━━━━━ EXTRACTED RECORDS

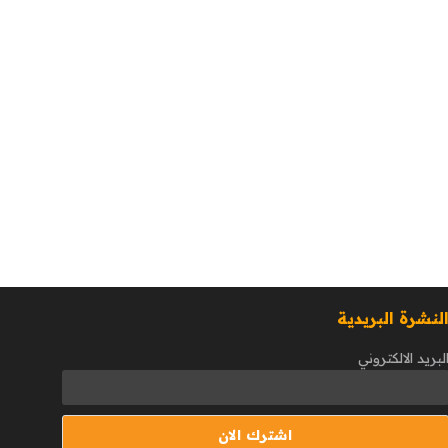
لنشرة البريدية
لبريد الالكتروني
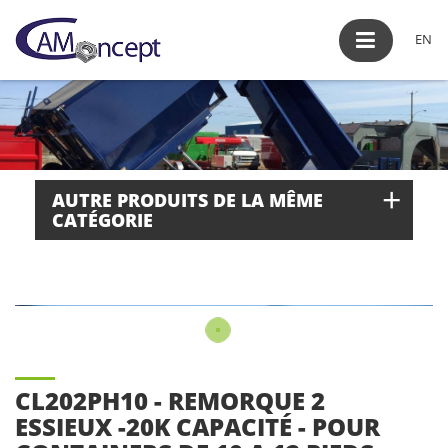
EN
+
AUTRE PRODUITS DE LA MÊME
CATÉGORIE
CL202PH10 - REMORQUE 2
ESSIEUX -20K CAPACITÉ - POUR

━━━━━━━━━━
━━━━━ EXTRACTED RECORDS

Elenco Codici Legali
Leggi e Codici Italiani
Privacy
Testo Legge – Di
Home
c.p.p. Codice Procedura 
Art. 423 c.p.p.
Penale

━━━━━━━━━━
━━━━━ EXTRACTED RECORDS

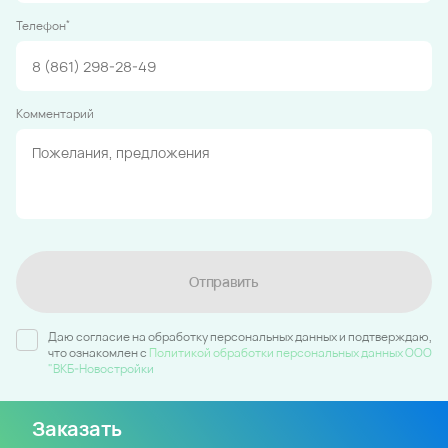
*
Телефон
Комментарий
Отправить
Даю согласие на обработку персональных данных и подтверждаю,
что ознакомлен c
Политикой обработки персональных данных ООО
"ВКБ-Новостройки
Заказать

━━━━━━━━━━

= EXERCISE DETAILS =
In the material above, one part opens with the line containing "لنشرة البريدية" and closes with the line containing "ESSIEUX -20K CAPACITÉ - POUR". Write out that part exactly and skip its pictures.

= WRITTEN SOLUTION =
لنشرة البريدية
لبريد الالكتروني
EN
+
AUTRE PRODUITS DE LA MÊME
CATÉGORIE
CL202PH10 - REMORQUE 2
ESSIEUX -20K CAPACITÉ - POUR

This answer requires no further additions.